What is being asked:
Return the whole listing exactly, omitting the pictures.

=== Begin Enclosure ===

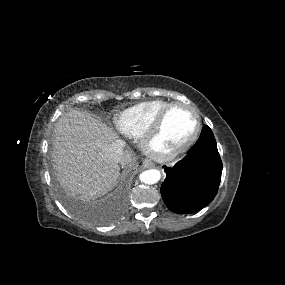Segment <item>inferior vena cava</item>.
Returning <instances> with one entry per match:
<instances>
[{"instance_id":"602c4592","label":"inferior vena cava","mask_w":285,"mask_h":285,"mask_svg":"<svg viewBox=\"0 0 285 285\" xmlns=\"http://www.w3.org/2000/svg\"><path fill=\"white\" fill-rule=\"evenodd\" d=\"M125 146V143L122 140H117L113 144V148L110 154V157L113 161L122 163L123 162V147Z\"/></svg>"}]
</instances>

=== End Enclosure ===

Task output:
Segment <item>inferior vena cava</item>.
Returning <instances> with one entry per match:
<instances>
[{"instance_id":"602c4592","label":"inferior vena cava","mask_w":285,"mask_h":285,"mask_svg":"<svg viewBox=\"0 0 285 285\" xmlns=\"http://www.w3.org/2000/svg\"><path fill=\"white\" fill-rule=\"evenodd\" d=\"M125 146V143L122 140H117L113 144V148L110 154V157L113 161L122 163L123 162V147Z\"/></svg>"}]
</instances>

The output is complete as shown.